WORK ORDER ▸
Apart from the pictures, return every line of the listing exactly.
[Opening DATA FOR THE TASK section]
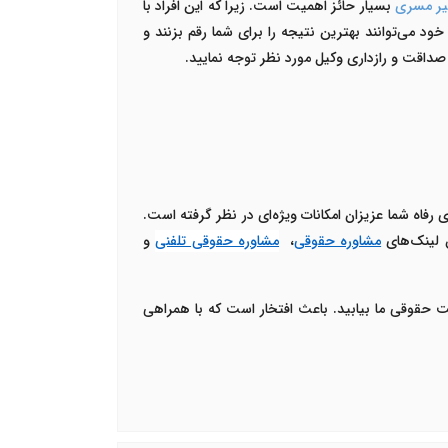
یر مسری
بسیار حائز اهمیت است. زیرا که این افراد با
خود می‌توانند بهترین نتیجه را برای شما رقم بزنند و
 صداقت و رازداری وکیل مورد نظر توجه نمایید.
 رفاه شما عزیزان امکانات ویژه‌ای در نظر گرفته است.
ق لینک‌های
مشاوره حقوقی
،
مشاوره حقوقی تلفنی
و
رکت حقوقی ما بیابید. باعث افتخار است که با همراهی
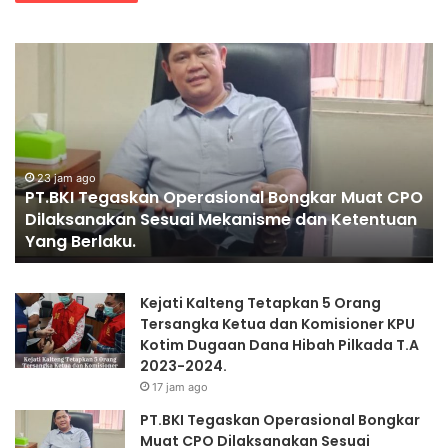
PENGGANTIAN
DV
KAPOLRI”KOMPETENSI
Po
ABSOLUT
Ja
PRESIDEN”
Se
Je
Ke
Ko
O
K
1 hari ago
PENGGANTIAN KAPOLRI”KOMPETENSI ABSOLUT
Mu
PRESIDEN”
Se
II
Kejati Kalteng Tetapkan 5 Orang
Tersangka Ketua dan Komisioner KPU
Kotim Dugaan Dana Hibah Pilkada T.A
2023-2024.
17 jam ago
PT.BKI Tegaskan Operasional Bongkar
Muat CPO Dilaksanakan Sesuai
[Closing DATA FOR THE TASK section]
RESPONSE TO THE TASK ▸
یر مسری
بسیار حائز اهمیت است. زیرا که این افراد با
خود می‌توانند بهترین نتیجه را برای شما رقم بزنند و
 صداقت و رازداری وکیل مورد نظر توجه نمایید.
 رفاه شما عزیزان امکانات ویژه‌ای در نظر گرفته است.
ق لینک‌های
مشاوره حقوقی
،
مشاوره حقوقی تلفنی
و
رکت حقوقی ما بیابید. باعث افتخار است که با همراهی
PENGGANTIAN
DV
KAPOLRI”KOMPETENSI
Po
ABSOLUT
Ja
PRESIDEN”
Se
Je
Ke
Ko
O
K
1 hari ago
PENGGANTIAN KAPOLRI”KOMPETENSI ABSOLUT
Mu
PRESIDEN”
Se
II
Kejati Kalteng Tetapkan 5 Orang
Tersangka Ketua dan Komisioner KPU
Kotim Dugaan Dana Hibah Pilkada T.A
2023-2024.
17 jam ago
PT.BKI Tegaskan Operasional Bongkar
Muat CPO Dilaksanakan Sesuai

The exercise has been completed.